[LISTED ENTRIES Boundary: Start]

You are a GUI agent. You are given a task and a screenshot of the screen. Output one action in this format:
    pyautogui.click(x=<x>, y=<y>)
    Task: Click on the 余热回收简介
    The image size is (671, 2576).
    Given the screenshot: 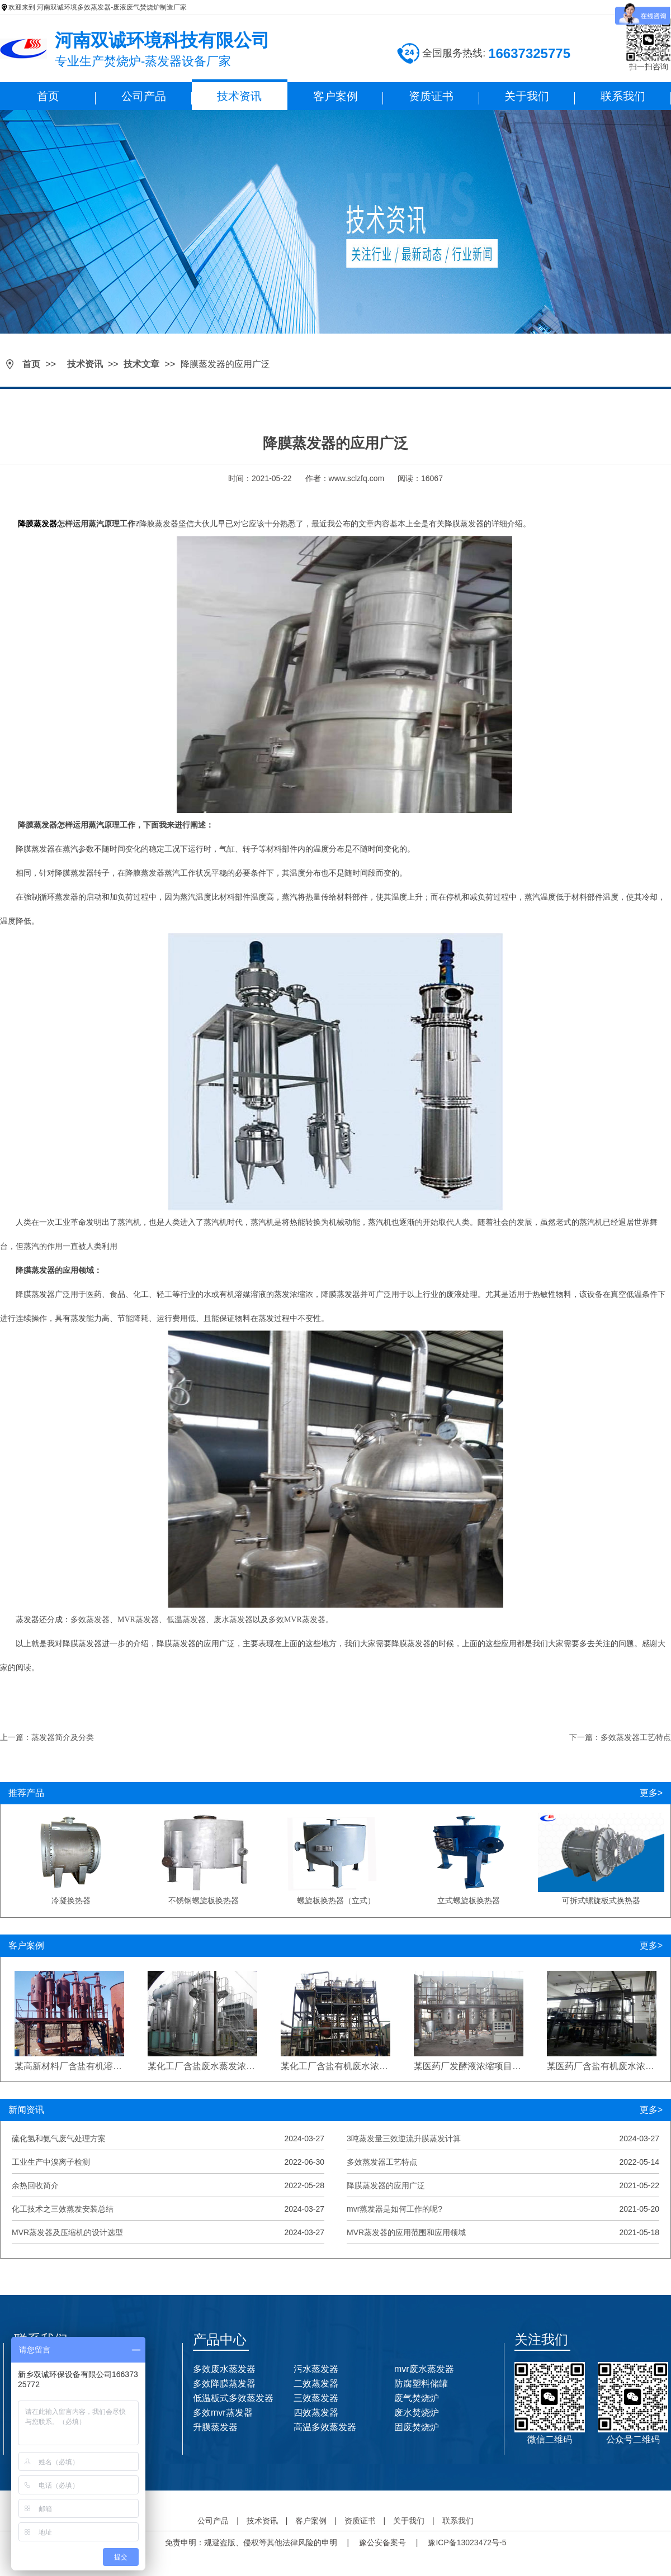 What is the action you would take?
    pyautogui.click(x=35, y=2185)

[LISTED ENTRIES Boundary: End]

= HOW TO COMPLETE THIS TASK =
Word for word, please print every line from the beginning of the records to the line bearing "The image size is (671, 2576).", counting both ends and stopping there.

= RESPONSE FOR THIS EXERCISE =
You are a GUI agent. You are given a task and a screenshot of the screen. Output one action in this format:
    pyautogui.click(x=<x>, y=<y>)
    Task: Click on the 余热回收简介
    The image size is (671, 2576).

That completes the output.